BRIEF: Could you output every record below exactly, leaving out the pictures?

[Stored data entries]
###

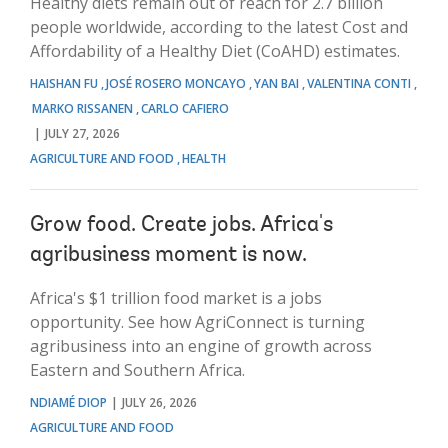
Healthy diets remain out of reach for 2.7 billion
people worldwide, according to the latest Cost and
Affordability of a Healthy Diet (CoAHD) estimates.
HAISHAN FU
JOSÉ ROSERO MONCAYO
YAN BAI
VALENTINA CONTI
MARKO RISSANEN
CARLO CAFIERO
JULY 27, 2026
AGRICULTURE AND FOOD
HEALTH
Grow food. Create jobs. Africa's
agribusiness moment is now.
Africa's $1 trillion food market is a jobs
opportunity. See how AgriConnect is turning
agribusiness into an engine of growth across
Eastern and Southern Africa.
NDIAMÉ DIOP
JULY 26, 2026
AGRICULTURE AND FOOD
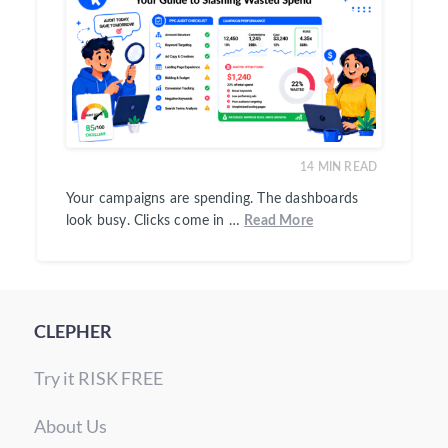
14
MIN READ
Your campaigns are spending. The dashboards
look busy. Clicks come in …
Read More
CLEPHER
Try it RISK FREE
About Us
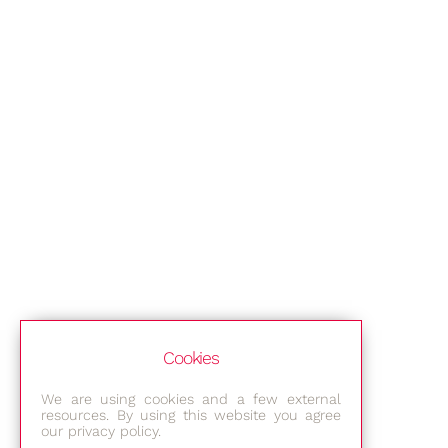
Cookies
We are using cookies and a few external
resources. By using this website you agree
our privacy policy.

###

SOLUTION TO THIS TASK:
Healthy diets remain out of reach for 2.7 billion
people worldwide, according to the latest Cost and
Affordability of a Healthy Diet (CoAHD) estimates.
HAISHAN FU
JOSÉ ROSERO MONCAYO
YAN BAI
VALENTINA CONTI
MARKO RISSANEN
CARLO CAFIERO
JULY 27, 2026
AGRICULTURE AND FOOD
HEALTH
Grow food. Create jobs. Africa's
agribusiness moment is now.
Africa's $1 trillion food market is a jobs
opportunity. See how AgriConnect is turning
agribusiness into an engine of growth across
Eastern and Southern Africa.
NDIAMÉ DIOP
JULY 26, 2026
AGRICULTURE AND FOOD
14
MIN READ
Your campaigns are spending. The dashboards
look busy. Clicks come in …
Read More
CLEPHER
Try it RISK FREE
About Us
Cookies
We are using cookies and a few external
resources. By using this website you agree
our privacy policy.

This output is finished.